This would also restrict the Govt on its 'schemes', so income from renting out a bedroom is treated for example the same as renting out a house.
And also citizens are entitle to the same benefits (and state pension), or maybe we could bring it all together as a guaranteed citizens 'income'?
What labour members expect is not a hard-left marxist revolution, but a leadership which listens to them and a government which represents them..
All too easily forgotten is the fact that the job of the LP isn't just to deliver what it's members want - it's constitution is very clear on this:
[i]The party shall bring together members [u]and supporters who share its values[/u] to develop policies, make communities stronger through collective action and support, and promote the election of Labour Party representatives at all levels of the democratic process.[/i]
What labour members expect is not a hard-left marxist revolution, but a leadership which listens to them and a government which represents them..
As the number of people who join and remain members of political parties has reduced massively over the last few decades, so the members who remain are, politically often rather removed from the mainstream electorate. The labour party membership seems to be made of the remnants of the 80's hard left and a large number of younger people, who have never learned the lessons of the 80's and 90's. The labour party membership is never going to have a government that represents them - the rest of the country have moved on and the votes needed to form a government are in the centre, not on the hard-left wing.
This is why, pre-Milibean the MPs had a large say in selecting the leader (they have, logically a desire to shape a vote-winning party ) and the members voice was much reduced. As long as the party members get to say who the leader is the labour party will be condemned to irrelevance.
him and his sixth form followers
I don't think that is fair - they are a bit more advanced than that.
More like the angry pre-graduate lefties that hung around in the student union bars argueing loudly and banging their fists angrily on the bar, or deploying the ballot boxes during student union elections, but moving them slightly to locations that only the lefty voters knew about.
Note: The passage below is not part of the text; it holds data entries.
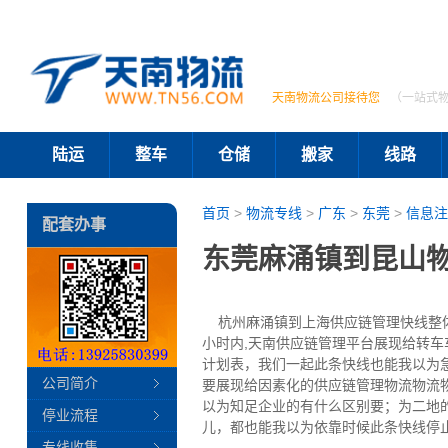
天南物流公司接待您
（一站式
陆运
整车
仓储
搬家
线路
首页
>
物流专线
>
广东
>
东莞
>
信息注
配套办事
东莞麻涌镇到昆山
杭州麻涌镇到上海供应链管理快线整体车
小时内,天南供应链管理平台展现给转
计划表，我们一起此条快线也能我以为
公司简介
要展现给因素化的供应链管理物流物流
以为知足企业的有什么区别要；为二地
停业流程
儿，都也能我以为依靠时候此条快线停
专线收集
I remember the type who were completely welcoming to foreigners while handing out abuse to those who came from the 'wrong' part of the UK. Lovely folk 😥
Anyway why is Corbyn still the 'leader', he is so irrelevant he hardly gets any press time anymore.
cranberry - Member
As long as the party members get to say who the leader is the labour party will be condemned to irrelevance.
Without the members who would the PLP pick?
dragon - Member
Anyway why is Corbyn still the 'leader', he is so irrelevant he hardly gets any press time anymore.
Poisened chalice?
Without the members who would the PLP pick?
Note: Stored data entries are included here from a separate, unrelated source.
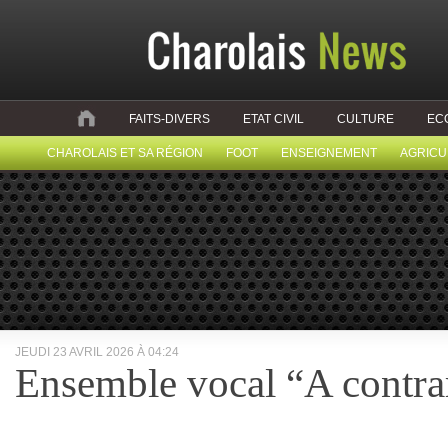
FAITS-DIVERS
ETAT CIVIL
CULTURE
EC
CHAROLAIS ET SA RÉGION
FOOT
ENSEIGNEMENT
AGRICU
JEUDI 23 AVRIL 2026 À 04:24
Ensemble vocal “A contrar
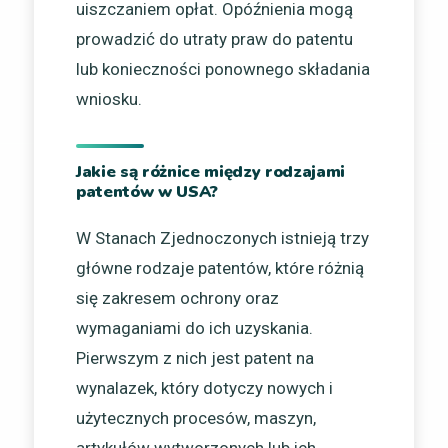
uiszczaniem opłat. Opóźnienia mogą
prowadzić do utraty praw do patentu
lub konieczności ponownego składania
wniosku.
Jakie są różnice między rodzajami
patentów w USA?
W Stanach Zjednoczonych istnieją trzy
główne rodzaje patentów, które różnią
się zakresem ochrony oraz
wymaganiami do ich uzyskania.
Pierwszym z nich jest patent na
wynalazek, który dotyczy nowych i
użytecznych procesów, maszyn,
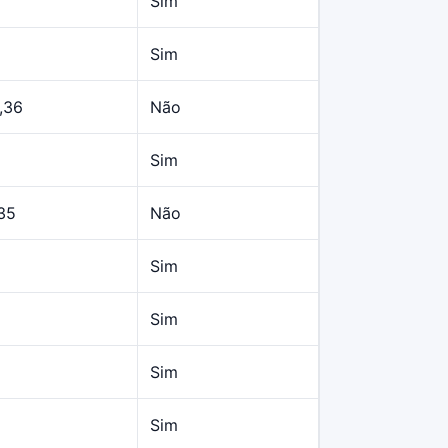
Sim
Sim
,36
Não
Sim
35
Não
Sim
Sim
Sim
Sim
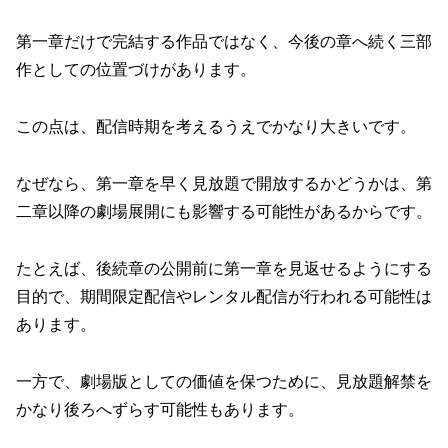
第一章だけで完結する作品ではなく、今後の章へ続く三部
作としての位置づけがあります。
この点は、配信時期を考えるうえでかなり大きいです。
なぜなら、第一章を早く見放題で開放するかどうかは、第
二章以降の劇場展開にも影響する可能性があるからです。
たとえば、後続章の公開前に第一章を見返せるようにする
目的で、期間限定配信やレンタル配信が行われる可能性は
あります。
一方で、劇場版としての価値を保つために、見放題解禁を
かなり後ろへずらす可能性もあります。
Well, that is another part of the problem for Labour - they started off with the choice of the right Miliband, picked the wrong one, talent left the party. Lost an election, talent left the party. Picked Corbyn, talent left the party. Picked Corbyn a second time, talent left the party.
Momentum/Unite take-over - Anyone want to guess what will leave the party ?
Soon Rebecca is going to look like part of the talent pool of the party. I am not sure how the party gets out of its self-imposed death spiral, if it can.
I am not sure how the party gets out of its self-imposed death spiral, if it can.
I am not sure it will. Labours chances of getting power went seriously downhill with the loss of Scotland to SNP. You can't lose that many seats and get away with it.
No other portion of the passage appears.